Transcript from the "Function Naming Semantics" Lesson
>> Kyle: But there's more to it than it just takes inputs and does something and returns another value. Because if I took some inputs x and y and then just on line 2 I said like return 40. I'm gonna go out on a limb and say that wouldn't really in the truest spirit be considered a function.
>> Kyle: It would take inputs and it would return a value, but it really wouldn't be the spirit of a function. And to understand the spirit of a function, we really have to get back to the math. Now I promised I'm not gonna teach you a math course, we're just gonna dip our little toe into this math just briefly so that you can understand the spirit of functional programming.
[00:00:42] Does anybody remember this kind of stuff in like eighth grade. The way I remember this is the TI 85 graphing calculator where we plug the thing in and drew pictures and stuff, okay? I remember this kind of stuff and I remember it used to look like y equals 2x squared plus 3.
[00:00:58] I remember for months learning about these things, and just randomly coming up with numbers that meant absolutely nothing. They were just completely abstract, not concrete at all. And then we pulled out a graphing calculator and wow, all of a sudden this thing actually meant something concrete, it meant a drawing, that looks like, a u.
[00:01:23] But I wish at that time and I wish now the kids that are learning this stuff, they're not using graphing calculators anymore probably, they're just using their phones. But I wish that somebody would say hey, guess what there's a concrete thing that's happening, which is that you're taking an input value.
[00:01:42] In this case an x coordinate, we're gonna interpret the input value as an x coordinate, like the input value one. We're gonna put it into this thing called f(x), which is the function of x, I wish somebody said to me, hey, how you do like programming this kind of the same thing, like you put an input and it's gonna give you an output.
[00:02:02] Nobody connected that dot for me at all I wish they had, cuz I've been a lot further along as a programmer if somebody connected it to this kind of stuff. But I remember plugging in the number one or the number two or the number three and getting these other numbers out.

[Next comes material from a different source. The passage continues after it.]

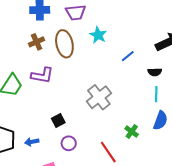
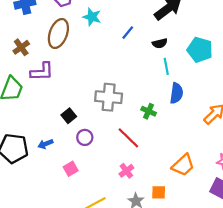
brown cross: (37, 42) -> (21, 47), moved
brown ellipse: (64, 44) -> (58, 34), turned 44
gray cross: (99, 97) -> (109, 97), moved, turned -35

[00:02:16] One gives me the number five, and two gives me the number 11. And I remember, if you did a bunch of those dots and then you literally connected the dots, it would draw this same parabola. In other words, the output value is interpreted as the y component of the coordinate.
[00:02:38] The input value is interpreted as the x coordinate, and when you take the input and the output together, we can interpret their meaning as a parabola.

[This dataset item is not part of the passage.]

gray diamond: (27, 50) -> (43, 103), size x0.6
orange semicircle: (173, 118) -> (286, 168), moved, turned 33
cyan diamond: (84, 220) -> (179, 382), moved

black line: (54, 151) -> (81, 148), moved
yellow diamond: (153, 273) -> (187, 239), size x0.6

>> Kyle: So what is a function? A function is a relationship between the input and the output. There's a semantic relationship between what I put in, and what I get out.

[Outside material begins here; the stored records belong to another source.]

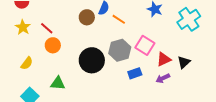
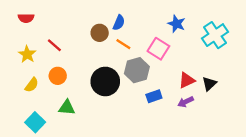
orange line: (119, 19) -> (123, 44), moved
yellow star: (23, 27) -> (27, 54), moved
orange circle: (53, 45) -> (58, 76), moved
pink square: (145, 45) -> (158, 49), moved

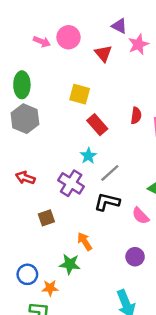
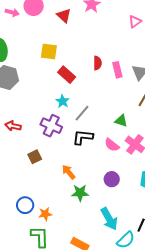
green star: (70, 264) -> (80, 193), moved

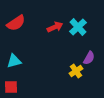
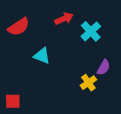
red arrow: (55, 27) -> (64, 19), moved
cyan triangle: (14, 61) -> (42, 56), moved, turned 35

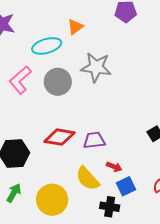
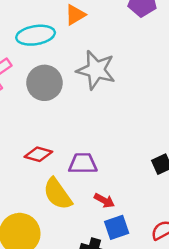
red diamond: (59, 137) -> (38, 154), size x0.7
yellow semicircle: (88, 179) -> (58, 194), moved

>> Kyle: How about parabola?
>> Kyle: To describe to the reader of our code the relationship, the relationship is that if you put in an x coordinate, you're gonna get a y coordinate out.
[00:03:38] That's why I said a slight ago that just returning 40 isn't really the spirit of a function because there's no relationship between the inputs and that output. That doesn't mean that if something returns a number, then it can't be a function. It just means that it matters if there's an obvious relationship between the two.
[00:04:00] And if you're making things that don't have an obvious relationship between the input and the output, and that happens far more often than we realize. If you're doing that, you're not really accomplishing the spirit of functional programming.
>> Kyle: The goal here is to create relationships that are obvious to the reader of our code.
[00:04:20] So, a function is the semantic relationship between input and computed output. Here if I make a function called shippingRate, the name of the function tells you the semantic relationship. If I put in size, weight, and speed, I'm going to get a shipping rate back out. That's what it's for.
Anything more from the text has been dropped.